Give back the entries exactly as they read, leaving each image out.

● **Input**:
☆ ☆ ☆ ☆ ☆ ☆ ☆
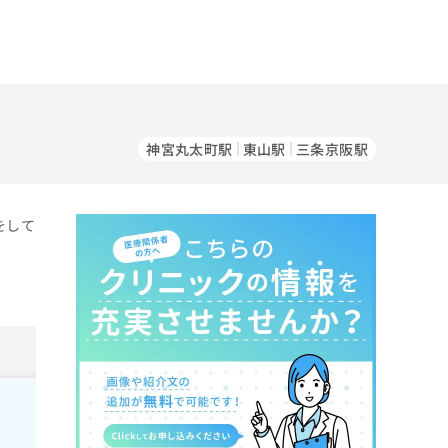
神宮丸太町駅
東山駅
三条京阪駅
をして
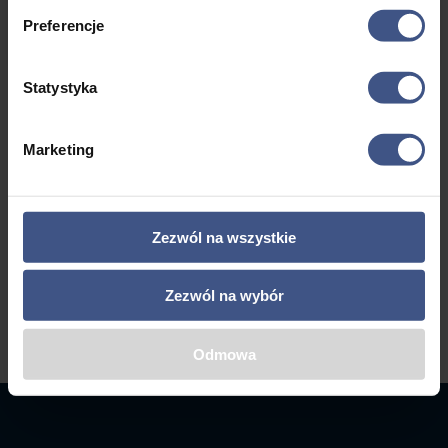
11-16
do
Zagranic
Preferencje
Mazury
4595,00 zł
a
Statystyka
←
1
2
3
4
5
6
7
Marketing
8
9
10
→
Zezwól na wszystkie
Zezwól na wybór
Odmowa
☆ ☆ ☆ ☆ ☆ ☆ ☆
● **Exercise result**:
神宮丸太町駅
東山駅
三条京阪駅
をして
11-16
do
Zagranic
Preferencje
Mazury
4595,00 zł
a
Statystyka
←
1
2
3
4
5
6
7
Marketing
8
9
10
→
Zezwól na wszystkie
Zezwól na wybór
Odmowa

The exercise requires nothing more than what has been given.